Indeed, "the international corporate tax system is outdated," these finance ministers write. Governments aren't getting enough because "the digital age and freer movement of capital means companies across the world are increasingly unconstrained by country borders."
We are taking steps to clamp down on tax avoidance in our own countries. But acting alone has its limits. Clamp down in one country and those companies, their lawyers, and their accountants move elsewhere.
There are a number of troubling elements to this letter. First there is "fair share"—an insidious term coined by political liberals in America and now adopted overseas. Then, too, there is tax "avoidance"—a term politicians use to connote blame where none exists. More worrisome, however, is their solution: to urge the Organisation for Economic Co-operation and Development to harmonize corporate tax rules and presumably establish a minimum rate.
Of course, tax revenues do not simply exist; they are a function of growth and prosperity. Take those away and, no matter the rates, tax revenues decline. That's because people and companies leave, as French President Francois Hollande is discovering, and hiring and spending lags, as President Obama should be learning. Even the writers seem to acknowledge ("growth, investment, employment, and tax") that there is more to government revenue that direct taxes alone.
Healthy companies employ people, which takes them off the dole and turns them into tax-paying citizens. A growing company provides even more of those. And a healthy, growing company attracts investment, leading to further growth and capital expenditures, or—in the case of a publicly traded company—capital gains taxes.

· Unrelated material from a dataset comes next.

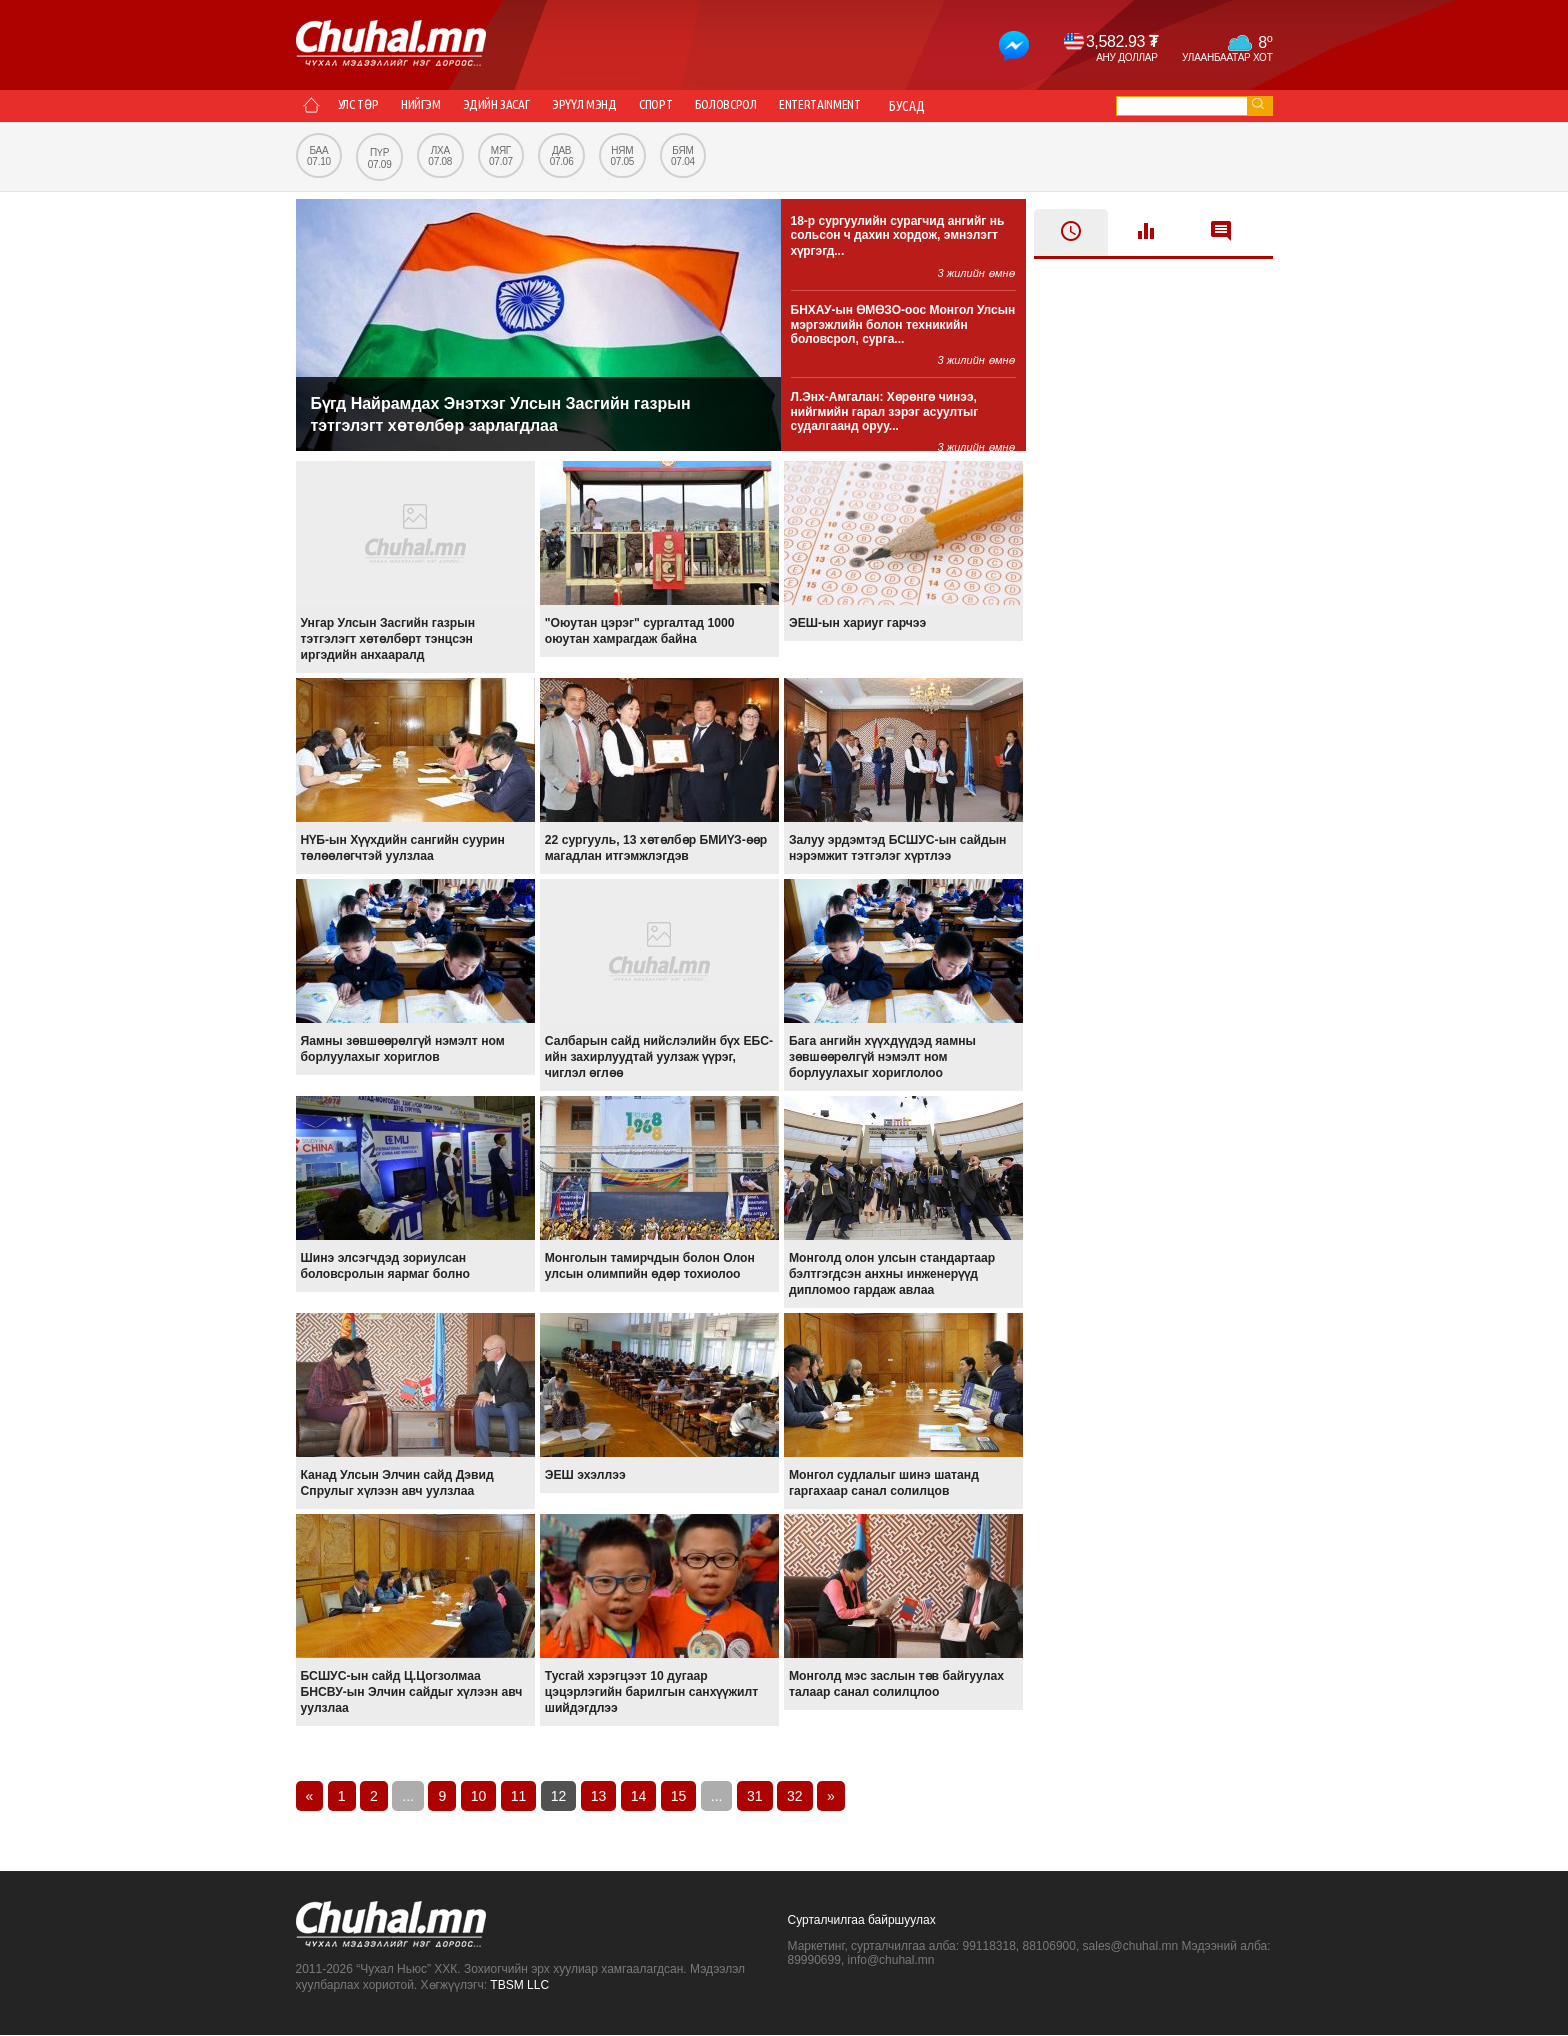 Image resolution: width=1568 pixels, height=2036 pixels. Describe the element at coordinates (795, 1797) in the screenshot. I see `32` at that location.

All of that also leads to the "milltown" effect of prosperity enriching the entire community. (And let's also not forget the sales tax these governments reap when the company's products are sold, or the gas, toll, and excise taxes needed to transport those products.)
So if Britain, France, and Germany want to attract business, then perhaps they should lower their tax rates and become competitive. That's the lesson from a separate article in the same Financial Times, about Gov. Rick Perry's prospecting tour urging California companies to relocate to business-friendly Texas. California Gov. Jerry "Moonbeam" Brown, dismissed Perry's wooings as "barely a fart," but so far the only noxious fumes have come from the exhausts of moving vans as they floor it to Texas.
The lesson for Europe's treasurers is clear. Make your state unattractive to business and investment, and you end up with exploding deficits, poor bond ratings, higher-than-average unemployment, and less tax revenue. Make your state more attractive, however, and businesses flock to participate.
It's called competition—which, both economically and intellectually, Europe's politicians join Governor Brown in lacking.